Unified Theories of Cognition

A unified theory is a theory which attempts to explain the details of all mechanisms of all problems within some domain. All previous results should be reproduced and explained. A unified theory of cognition has as its domain all of the cognitive behavior of humans. Newell (1990) proposed that the current state-of-the-art in experimental psychology could now support such theories, based on years of accumulated results. These results are often clustered into more or less independent areas of specialization. For example, the ability to process language is independent of the ability to memorize dates, to solve mathematical problems, and the ability to learn to ski moguls. Non-cognitive psychological behavior is not included.

To assert a unified theory of cognition, one must propose mechanisms by which the results of these human cognitive experiments can be reproduced. The codification and simulation of these mechanisms is tantamount to designing an architecture for general intelligence. In this sense, if one wishes to build an artificially intelligent agent using the human as model, the architecture proposed for the agent could be considered a unified theory of cognition.

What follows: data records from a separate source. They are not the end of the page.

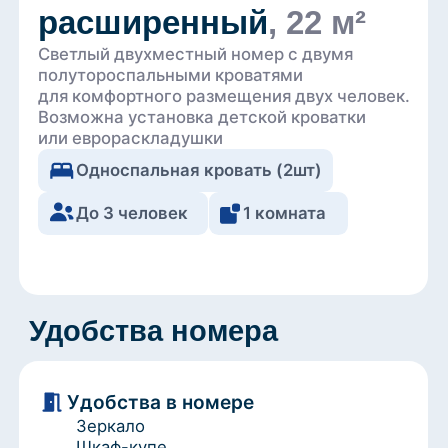
для комфортного размещения двух человек.
Возможна установка детской кроватки
или еврораскладушки
Односпальная кровать (2шт)
До 3 человек
1 комната
Удобства номера
Удобства в номере
Зеркало
Шкаф-купе
Вешалки
Тумбы
Стул
Стаканы
Ковровое покрытие
Номер для некурящих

The development of a unified theory of cognition has been driven by the need or desire for an empirical argument or analytical proof of the sufficiency of a symbol-level system to support general intelligence. Without analytical tools to determine the necessary or sufficient structure needed to support some capability, it becomes tempting to build an agent that needs the capability using either a toolbox approach or a domain-specific module approach. While these approaches have the advantage of side-stepping the difficult problem of determining sufficiency, they leave the larger problem unaddressed.

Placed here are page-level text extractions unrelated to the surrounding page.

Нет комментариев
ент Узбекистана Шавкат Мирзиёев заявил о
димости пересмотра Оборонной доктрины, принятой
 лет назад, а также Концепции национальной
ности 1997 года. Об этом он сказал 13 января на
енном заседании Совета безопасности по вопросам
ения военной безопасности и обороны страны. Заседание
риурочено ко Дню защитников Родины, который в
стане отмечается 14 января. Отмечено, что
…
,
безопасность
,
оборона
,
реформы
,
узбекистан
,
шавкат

By presenting an architecture for general intelligence as a unified theory of cognition, one can bring additional knowledge to bear on the analysis of sufficiency. A working model - the human brain - is certainly sufficient to display general intelligence. The assumption is that one should push the limits of the architecture to produce a capability before building some domain-specific or problem-specific tool to overcome the difficulty. Additionally, the set of data represented by experiments in human cognition provide a measure against which one can measure performance, from which one can gain inspiration and and insight for further architectural revisions.